Plowing Through, Part 2: A Series on Mental Health

Part II

For the last five years, farm income has been slashed in half from weak markets and severely depressed commodity prices and now farmers across America are facing the same struggles and stress as Josh. The mental health problem in rural communities has been highlighted even more recently as farmers are dealing with destroying crops and euthanizing livestock as a result of the COVID-19 pandemic.

In a survey conducted by American Farm Bureau, 91% of farmers cited financial issues as a significant stressor on mental health. And nearly half of all adults surveyed say they are personally experiencing more mental health challenges than they were a year ago, caused by stress, unpredictable weather and financial stress, among other things.

Though the problem seems to be widely recognized, accessing proper care and treatment is still challenging. In the same survey, 46% of farmers said it’s difficult to access a therapist or counselor in their local communities.

In 2018, after two more hurricanes ravaged South Carolina farmland, South Carolina Farm Bureau formed the Agricultural Aid Foundation as a way to help farmers recover after natural disasters. The Foundation made direct payments to over 200 farmers, but there were funds remaining. JEB Wilson, Chester County Farm Bureau member and farmer, approached President Harry Ott about a potential partnership and investment in rural mental health. It was the perfect next step for the Agricultural Aid Foundation.

The Agricultural Aid Foundation worked with Dr. Adam Kantrovich, a member of Clemson Extension’s Agribusiness Team, to start bringing mental health programs to South Carolina.
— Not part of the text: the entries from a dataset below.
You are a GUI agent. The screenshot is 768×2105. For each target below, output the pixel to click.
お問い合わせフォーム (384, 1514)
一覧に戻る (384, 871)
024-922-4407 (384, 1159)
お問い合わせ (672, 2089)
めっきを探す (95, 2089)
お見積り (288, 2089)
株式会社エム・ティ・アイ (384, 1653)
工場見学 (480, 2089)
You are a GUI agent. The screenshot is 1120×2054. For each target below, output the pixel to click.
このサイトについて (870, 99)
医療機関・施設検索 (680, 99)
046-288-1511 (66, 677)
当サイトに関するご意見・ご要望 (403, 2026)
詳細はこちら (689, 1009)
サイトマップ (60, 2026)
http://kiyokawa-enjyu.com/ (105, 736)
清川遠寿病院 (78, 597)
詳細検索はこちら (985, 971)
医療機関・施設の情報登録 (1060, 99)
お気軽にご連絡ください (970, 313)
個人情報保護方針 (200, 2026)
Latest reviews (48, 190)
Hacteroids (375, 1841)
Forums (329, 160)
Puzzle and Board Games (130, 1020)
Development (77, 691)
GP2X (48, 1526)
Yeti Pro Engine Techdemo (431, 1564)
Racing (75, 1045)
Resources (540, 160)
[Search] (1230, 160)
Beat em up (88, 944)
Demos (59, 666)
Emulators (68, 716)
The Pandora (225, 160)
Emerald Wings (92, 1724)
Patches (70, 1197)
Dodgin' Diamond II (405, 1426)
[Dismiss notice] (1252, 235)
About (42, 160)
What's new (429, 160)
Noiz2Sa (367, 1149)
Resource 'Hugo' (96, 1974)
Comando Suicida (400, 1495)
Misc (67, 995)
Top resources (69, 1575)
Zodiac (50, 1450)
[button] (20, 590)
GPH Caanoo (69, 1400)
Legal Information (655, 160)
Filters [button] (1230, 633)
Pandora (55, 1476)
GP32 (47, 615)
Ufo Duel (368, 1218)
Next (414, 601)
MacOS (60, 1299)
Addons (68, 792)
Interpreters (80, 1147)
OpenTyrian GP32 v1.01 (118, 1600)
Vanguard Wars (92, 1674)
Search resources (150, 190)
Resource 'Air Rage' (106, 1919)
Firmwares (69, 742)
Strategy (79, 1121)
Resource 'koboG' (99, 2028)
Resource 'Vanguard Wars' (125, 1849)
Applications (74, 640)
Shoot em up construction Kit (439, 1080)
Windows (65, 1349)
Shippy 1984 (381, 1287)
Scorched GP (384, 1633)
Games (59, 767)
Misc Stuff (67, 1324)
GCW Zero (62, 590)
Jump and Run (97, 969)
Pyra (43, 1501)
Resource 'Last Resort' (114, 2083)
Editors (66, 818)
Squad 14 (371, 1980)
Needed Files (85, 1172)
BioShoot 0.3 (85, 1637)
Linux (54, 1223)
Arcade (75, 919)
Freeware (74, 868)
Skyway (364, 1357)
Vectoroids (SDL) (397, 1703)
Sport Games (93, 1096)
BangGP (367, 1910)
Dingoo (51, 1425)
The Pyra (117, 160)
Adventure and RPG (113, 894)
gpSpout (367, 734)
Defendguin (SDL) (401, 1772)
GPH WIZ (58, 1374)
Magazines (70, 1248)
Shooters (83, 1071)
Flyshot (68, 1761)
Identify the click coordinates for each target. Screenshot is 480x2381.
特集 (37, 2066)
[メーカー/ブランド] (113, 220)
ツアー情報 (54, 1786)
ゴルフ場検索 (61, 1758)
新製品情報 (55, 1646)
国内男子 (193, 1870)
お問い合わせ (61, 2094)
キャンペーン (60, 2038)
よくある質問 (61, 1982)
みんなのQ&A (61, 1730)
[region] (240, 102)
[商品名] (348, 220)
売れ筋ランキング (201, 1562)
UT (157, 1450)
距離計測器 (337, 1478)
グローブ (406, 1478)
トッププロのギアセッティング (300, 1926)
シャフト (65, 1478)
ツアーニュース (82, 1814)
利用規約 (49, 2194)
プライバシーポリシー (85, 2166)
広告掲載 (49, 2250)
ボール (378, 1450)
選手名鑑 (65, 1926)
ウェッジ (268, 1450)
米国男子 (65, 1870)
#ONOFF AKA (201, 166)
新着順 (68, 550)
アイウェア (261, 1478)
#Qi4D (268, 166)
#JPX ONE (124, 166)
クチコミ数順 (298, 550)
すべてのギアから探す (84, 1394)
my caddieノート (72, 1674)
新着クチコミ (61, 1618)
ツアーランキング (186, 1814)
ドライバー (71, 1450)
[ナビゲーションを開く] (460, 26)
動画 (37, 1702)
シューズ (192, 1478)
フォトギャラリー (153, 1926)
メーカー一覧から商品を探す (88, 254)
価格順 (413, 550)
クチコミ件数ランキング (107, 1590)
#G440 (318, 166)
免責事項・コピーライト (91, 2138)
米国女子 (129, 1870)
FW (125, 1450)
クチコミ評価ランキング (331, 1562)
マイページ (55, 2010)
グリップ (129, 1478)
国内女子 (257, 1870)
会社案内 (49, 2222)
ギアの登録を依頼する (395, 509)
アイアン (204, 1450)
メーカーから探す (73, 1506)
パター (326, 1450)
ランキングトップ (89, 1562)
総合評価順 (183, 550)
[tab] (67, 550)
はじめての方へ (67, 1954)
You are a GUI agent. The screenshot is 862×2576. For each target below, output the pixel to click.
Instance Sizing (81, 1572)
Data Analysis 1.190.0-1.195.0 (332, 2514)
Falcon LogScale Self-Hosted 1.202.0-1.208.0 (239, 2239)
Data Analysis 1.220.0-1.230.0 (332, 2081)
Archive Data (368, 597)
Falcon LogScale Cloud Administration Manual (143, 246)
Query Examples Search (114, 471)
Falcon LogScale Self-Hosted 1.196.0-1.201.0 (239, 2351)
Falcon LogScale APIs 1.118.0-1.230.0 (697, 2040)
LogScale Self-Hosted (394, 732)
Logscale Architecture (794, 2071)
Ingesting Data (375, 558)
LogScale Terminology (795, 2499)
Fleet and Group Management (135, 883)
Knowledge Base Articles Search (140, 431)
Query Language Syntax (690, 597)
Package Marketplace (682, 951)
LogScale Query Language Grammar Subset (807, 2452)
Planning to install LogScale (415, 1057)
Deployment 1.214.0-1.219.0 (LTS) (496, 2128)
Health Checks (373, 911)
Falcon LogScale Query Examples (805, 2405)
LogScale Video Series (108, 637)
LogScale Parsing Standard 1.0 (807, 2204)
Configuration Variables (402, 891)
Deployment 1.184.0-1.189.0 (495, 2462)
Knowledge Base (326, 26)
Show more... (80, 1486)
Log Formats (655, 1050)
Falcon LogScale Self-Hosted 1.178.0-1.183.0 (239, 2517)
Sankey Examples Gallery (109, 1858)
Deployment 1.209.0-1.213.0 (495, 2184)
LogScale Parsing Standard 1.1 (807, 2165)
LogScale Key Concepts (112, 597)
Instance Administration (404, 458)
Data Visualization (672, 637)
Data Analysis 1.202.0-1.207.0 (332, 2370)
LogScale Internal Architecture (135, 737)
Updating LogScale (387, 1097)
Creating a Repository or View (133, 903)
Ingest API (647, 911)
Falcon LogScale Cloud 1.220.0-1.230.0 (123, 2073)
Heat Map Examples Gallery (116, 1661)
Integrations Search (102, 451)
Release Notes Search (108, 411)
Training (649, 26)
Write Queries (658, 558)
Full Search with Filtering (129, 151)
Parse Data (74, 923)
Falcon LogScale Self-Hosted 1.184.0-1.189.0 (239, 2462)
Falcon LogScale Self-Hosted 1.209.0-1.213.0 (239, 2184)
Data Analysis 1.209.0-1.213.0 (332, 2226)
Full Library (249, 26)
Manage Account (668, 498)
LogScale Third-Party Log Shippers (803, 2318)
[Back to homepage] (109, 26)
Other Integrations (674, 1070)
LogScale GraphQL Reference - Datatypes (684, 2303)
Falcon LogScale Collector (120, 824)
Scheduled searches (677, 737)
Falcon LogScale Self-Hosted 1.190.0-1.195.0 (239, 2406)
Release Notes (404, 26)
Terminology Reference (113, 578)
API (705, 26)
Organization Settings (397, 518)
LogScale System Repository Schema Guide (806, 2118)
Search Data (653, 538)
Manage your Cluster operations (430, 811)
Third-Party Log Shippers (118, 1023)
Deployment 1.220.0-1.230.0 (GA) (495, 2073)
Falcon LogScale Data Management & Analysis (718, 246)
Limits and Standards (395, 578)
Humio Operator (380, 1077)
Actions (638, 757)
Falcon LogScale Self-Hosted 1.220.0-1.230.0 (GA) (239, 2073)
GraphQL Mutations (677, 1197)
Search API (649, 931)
“Flood, hurricanes, frost, trade war, now COVID – all these things have put a significant amount of stress on South Carolina farmers,” said Kantrovich. “Each individual reacts differently to how that stress builds up and how that stress impacts them, both physiologically and physically.”

Previously, Dr. Kantrovich worked for Michigan State Extension where he helped develop a Farm Stress and Mental Health program along with some of his counterparts after a rise in suicides and suicide attempts. This program trains individuals who work closely with farmers - like Extension Agents, USDA personnel, rural lending officers and others - to raise awareness of potential mental health issues, identify the signs that there may be an issue, and offers insight into working with a farming community under stress.

“When the body is under stress, how a person thinks may change,” said Kantrovich. “We need to know how to respond in different situations and be able to provide folks with resources available through Clemson and other organizations.”

South Carolina Farm Bureau is a major contributor to the Clemson University Extension Agribusiness team’s Farm Stress and Mental Health programming. The initial program included the day long Mental Health First Aid training and a half day program specific to agriculture in November 2019. Dr. Kantrovich and the Clemson Extension Agribusiness Team was able to provide materials and resources to forty individuals who work closely with farmers. Kantrovich says this partnership will help make their efforts more successful.

“Working with SCFB has been very helpful. I appreciate them believing in this effort and providing funding to help us deliver this programming, and more so helping us build the awareness through offering programs and outreach.”

In addition to the mental health training, Dr. Kantrovich and the Agribusiness team will also work with farms to do a full financial analysis to get a clear picture of where their business stands. Kantrovich says, “this service provides information so that they are able to make informed decisions and recognize what options are available and what path might be best for them and their families.”